The conclusion drawn from the non-clinical testing demonstrate that the subject device is as safe and effective as the predicate device and is therefore substantially equivalent to the predicate device.

§ 884.1700 Hysteroscopic insufflator.

(a)
Identification. A hysteroscopic insufflator is a device designed to distend the uterus by filling the uterine cavity with a liquid or gas to facilitate viewing with a hysteroscope.(b)

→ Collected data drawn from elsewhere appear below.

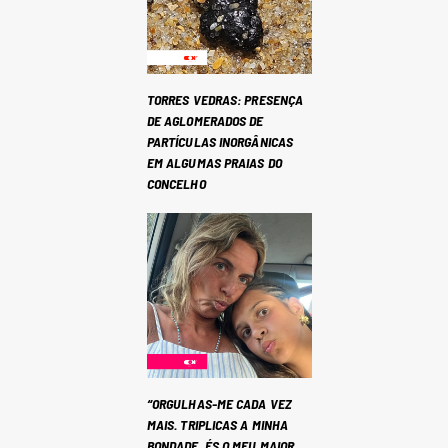
TORRES VEDRAS: PRESENÇA
DE AGLOMERADOS DE
PARTÍCULAS INORGÂNICAS
EM ALGUMAS PRAIAS DO
CONCELHO
“ORGULHAS-ME CADA VEZ
MAIS. TRIPLICAS A MINHA
BONDADE. ÉS O MEU MAIOR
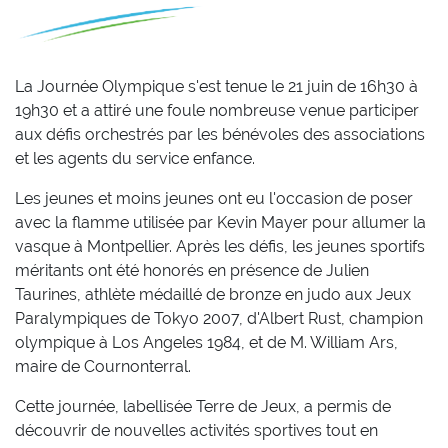
La Journée Olympique s'est tenue le 21 juin de 16h30 à
19h30 et a attiré une foule nombreuse venue participer
aux défis orchestrés par les bénévoles des associations
et les agents du service enfance.
Les jeunes et moins jeunes ont eu l'occasion de poser
avec la flamme utilisée par Kevin Mayer pour allumer la
vasque à Montpellier. Après les défis, les jeunes sportifs
méritants ont été honorés en présence de Julien
Taurines, athlète médaillé de bronze en judo aux Jeux
Paralympiques de Tokyo 2007, d'Albert Rust, champion
olympique à Los Angeles 1984, et de M. William Ars,
maire de Cournonterral.
Cette journée, labellisée Terre de Jeux, a permis de
découvrir de nouvelles activités sportives tout en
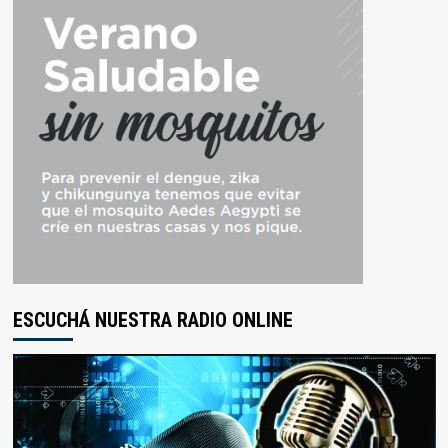
ESCUCHÁ NUESTRA RADIO ONLINE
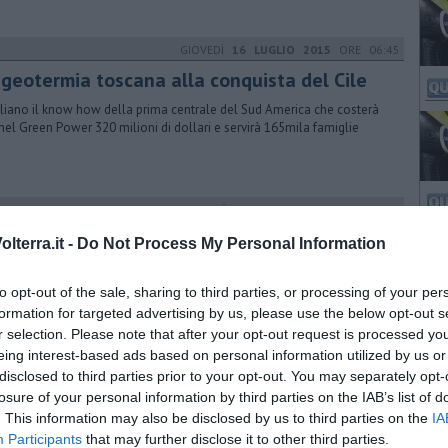
GIOVEDÌ
16 LUGLIO 2015
ORE 06:45
 geotermia toscana alla conquista del Cile
taliano il know how della prima centrale del Sud America che costerà
nel Green Power 320 milioni di dollari e servirà 165mila famiglie
GIOVEDÌ
24 APRILE 2014
ORE 10:05
ssi Bianchi Trekking 2014
lterra.it -
Do Not Process My Personal Information
e la stagione delle escursioni con guida ambientale promosse
'Amministrazione Comunale di Castellina Marittima
to opt-out of the sale, sharing to third parties, or processing of your per
formation for targeted advertising by us, please use the below opt-out s
r selection. Please note that after your opt-out request is processed y
eing interest-based ads based on personal information utilized by us or
disclosed to third parties prior to your opt-out. You may separately opt-
losure of your personal information by third parties on the IAB’s list of
. This information may also be disclosed by us to third parties on the
IA
Participants
that may further disclose it to other third parties.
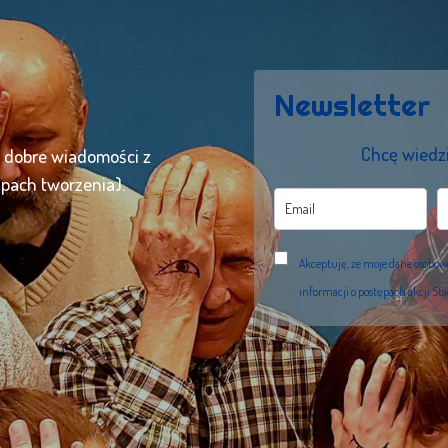
Newsletter
Chcę wiedzi
ć dobre wiadomości z
apach tworzenia).
Akceptuję, że moje dane osobo
informacji o postępach akcji St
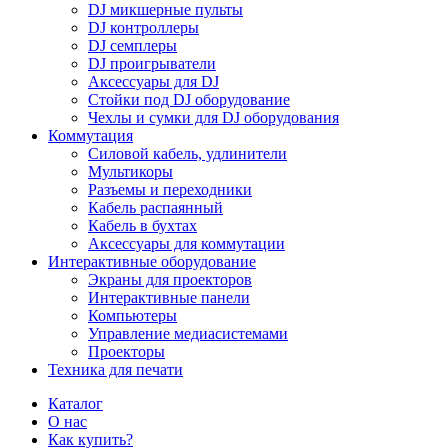
DJ микшерные пульты
DJ контроллеры
DJ семплеры
DJ проигрыватели
Аксессуары для DJ
Стойки под DJ оборудование
Чехлы и сумки для DJ оборудования
Коммутация
Силовой кабель, удлинители
Мультикоры
Разъемы и переходники
Кабель распаянный
Кабель в бухтах
Аксессуары для коммутации
Интерактивные оборудование
Экраны для проекторов
Интерактивные панели
Компьютеры
Управление медиасистемами
Проекторы
Техника для печати
Каталог
О нас
Как купить?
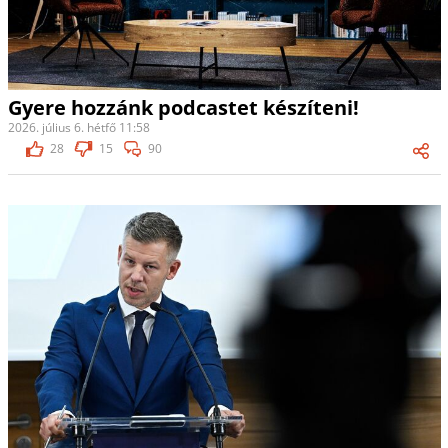
Gyere hozzánk podcastet készíteni!
2026. július 6. hétfő 11:58
28
15
90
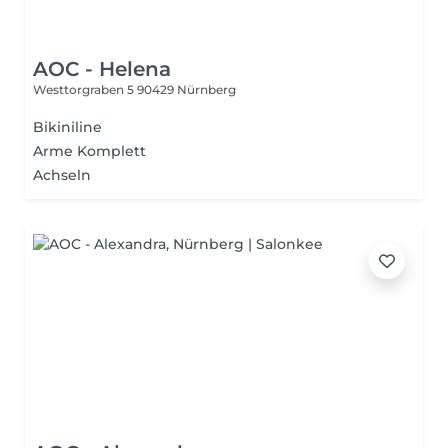
AOC - Helena
Westtorgraben 5
90429 Nürnberg
Bikiniline
Arme Komplett
Achseln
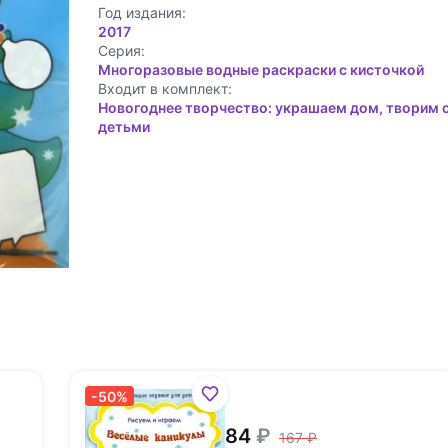
Год издания:
2017
Cерия:
Многоразовые водные раскраски с кисточкой
Входит в комплект:
Новогоднее творчество: украшаем дом, творим 
детьми
-50%
84
167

Classification. (1) Class II (performance standards).(2) Class I for tubing and tubing/filter fits which only include accessory instruments that are not used to effect intrauterine access, e.g., hysteroscopic introducer sheaths, etc.; and single-use tubing kits used for only intrauterine insufflation. The devices subject to this paragraph (b)(2) are exempt from the premarket notification procedures in subpart E of part 807 of this chapter, subject to the limitations in § 884.9.